Beschäftigungstherapie für böse Hacker

Das IT-Security-Start-up Mykonos aus San Francisco hat eine neuartige Abwehrtechnik entwickelt, die sich um jeden einzelnen Angreifer kümmern kann.

In Pocket speichern vorlesen Druckansicht 5 Kommentare lesen
Lesezeit: 4 Min.
Von
  • Tom Simonite

Das IT-Security-Start-up Mykonos aus San Francisco hat eine neuartige Abwehrtechnik entwickelt, die sich um jeden einzelnen Angreifer kümmern kann.

Fast jeden Tag geraten mehr oder minder spektakuläre Internet-Angriffe in die Schlagzeilen. Firmen geben mittlerweile enorm hohe Beträge aus, um ihre Infrastruktur abzusichern. Das IT-Security-Start-up Mykonos aus San Francisco hat nun eine neuartige Abwehrtechnik entwickelt, die über normale Firewalls und Softwarelösungen hinausgeht: Die Firma verfolgt Angreifer direkt und persönlich.

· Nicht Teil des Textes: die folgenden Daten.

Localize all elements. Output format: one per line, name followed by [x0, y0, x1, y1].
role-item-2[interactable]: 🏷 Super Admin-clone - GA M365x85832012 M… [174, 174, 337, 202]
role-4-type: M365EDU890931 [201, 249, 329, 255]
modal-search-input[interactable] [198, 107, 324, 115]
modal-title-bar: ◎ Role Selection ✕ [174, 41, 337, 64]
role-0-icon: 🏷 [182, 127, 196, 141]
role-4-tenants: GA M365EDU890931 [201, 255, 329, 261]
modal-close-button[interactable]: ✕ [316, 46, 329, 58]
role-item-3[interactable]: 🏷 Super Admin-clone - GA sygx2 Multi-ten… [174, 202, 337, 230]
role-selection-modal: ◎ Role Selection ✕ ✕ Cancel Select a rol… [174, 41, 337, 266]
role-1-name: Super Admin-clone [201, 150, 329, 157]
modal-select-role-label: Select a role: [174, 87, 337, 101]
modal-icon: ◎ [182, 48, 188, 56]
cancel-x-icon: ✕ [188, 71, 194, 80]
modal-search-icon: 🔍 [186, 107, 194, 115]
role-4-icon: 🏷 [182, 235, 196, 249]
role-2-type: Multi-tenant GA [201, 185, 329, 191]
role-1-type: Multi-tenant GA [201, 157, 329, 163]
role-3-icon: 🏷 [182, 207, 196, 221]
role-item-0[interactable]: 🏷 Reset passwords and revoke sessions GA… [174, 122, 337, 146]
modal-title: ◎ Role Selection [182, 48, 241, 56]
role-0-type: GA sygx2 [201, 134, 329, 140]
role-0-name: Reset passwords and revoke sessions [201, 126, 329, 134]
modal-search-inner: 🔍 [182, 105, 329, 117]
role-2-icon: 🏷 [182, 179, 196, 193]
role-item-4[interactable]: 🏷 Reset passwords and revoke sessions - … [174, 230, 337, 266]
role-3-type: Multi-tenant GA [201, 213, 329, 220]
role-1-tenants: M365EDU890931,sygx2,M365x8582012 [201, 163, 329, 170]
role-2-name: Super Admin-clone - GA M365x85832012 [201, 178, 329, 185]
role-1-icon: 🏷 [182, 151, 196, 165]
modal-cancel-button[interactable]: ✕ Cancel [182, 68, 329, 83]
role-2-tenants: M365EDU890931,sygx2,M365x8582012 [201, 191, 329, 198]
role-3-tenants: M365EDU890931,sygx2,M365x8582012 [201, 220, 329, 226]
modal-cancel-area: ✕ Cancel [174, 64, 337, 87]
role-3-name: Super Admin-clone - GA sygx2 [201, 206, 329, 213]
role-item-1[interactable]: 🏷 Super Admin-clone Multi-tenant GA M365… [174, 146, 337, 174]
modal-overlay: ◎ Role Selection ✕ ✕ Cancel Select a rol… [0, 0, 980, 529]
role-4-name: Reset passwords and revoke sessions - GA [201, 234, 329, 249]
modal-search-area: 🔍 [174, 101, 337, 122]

Gedacht ist die Methode für Websites, die vor allem von weniger ambitionierten Hackern besucht werden, sogenannten Script Kiddies. Sie versuchen mit verschiedenen Standardmethoden und Software aus dem Internet, in die Online-Angebote von Banken, E-Commerce-Shops, sozialen Netzwerken und anderen Institutionen einzudringen. Sobald die Mykonos-Technik dies erkennt, wird auf dem Computer des Angreifers ein sogenanntes Supercookie abgelegt, ein digitaler Fingerabdruck, der sich aus der Ferne auslesen, aber nur extrem schwer löschen lässt.

Dashboard: Administratoren erhalten einen Überblick zu aktuellen Einbruchsversuchen.

(Bild: Mykonos)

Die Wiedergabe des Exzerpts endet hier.